Christ Crucified, by Diego Velázquez
Jorge Luis Borges

Christ On The Cross

Christ on the cross. The two feet touch the ground.
The three timbers are of an equal height.
Christ is not in the middle. He is the third.
The black beard has sunk down over the breast.
The face is not the face of the aquatints.
It is Hebraic and harsh. I do not see him
but will go on pursuing him until
the last footstep that I take on earth.
The broken body suffers and grows quiet.
The crown of thorns digs painfully into the brow.
The jibes no longer reach him from the rabble
who have looked on his agony so often.
His or another's; it comes to the same thing.
Christ on the cross. Deliriously he thinks
about the kingdom that perhaps awaits him,
he thinks about a woman who wasn't his.
It will not be his lot to see the dogmas,
the Trinity that cannot be construed,
the Gnostics, the cathedrals, Occam's Razor,
the purple vestments, mitres, liturgies,
Guthrum's conversion at sword point, the Inquisition,
the martyrs' blood, the horrible Crusades,
Joan of Arc, the Vatican blessing armies.
He knows that he is not a god but a man
who dies with day. That does not trouble him.

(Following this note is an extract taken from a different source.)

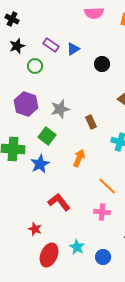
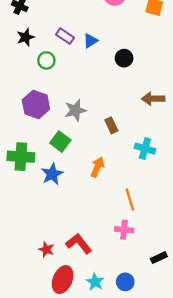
orange line: (107, 186) -> (130, 200), turned 30
red L-shape: (59, 202) -> (79, 244), moved
cyan star: (77, 247) -> (95, 282), moved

What troubles him is the hard iron spikes.
He is not Roman, he is not Greek. He groans.
He has bequeathed us dazzling metaphors,
also a doctrine of forgiveness, such
as can annul the past. (An Irishman
composed that sentence in a prison cell.)
Making haste, the spirit seeks its end.
It has gotten a little darker. He is dead.
A fly meanders on the quiet flesh.
Now that that man has suffered, what earthly good
will it do me, if I am suffering now?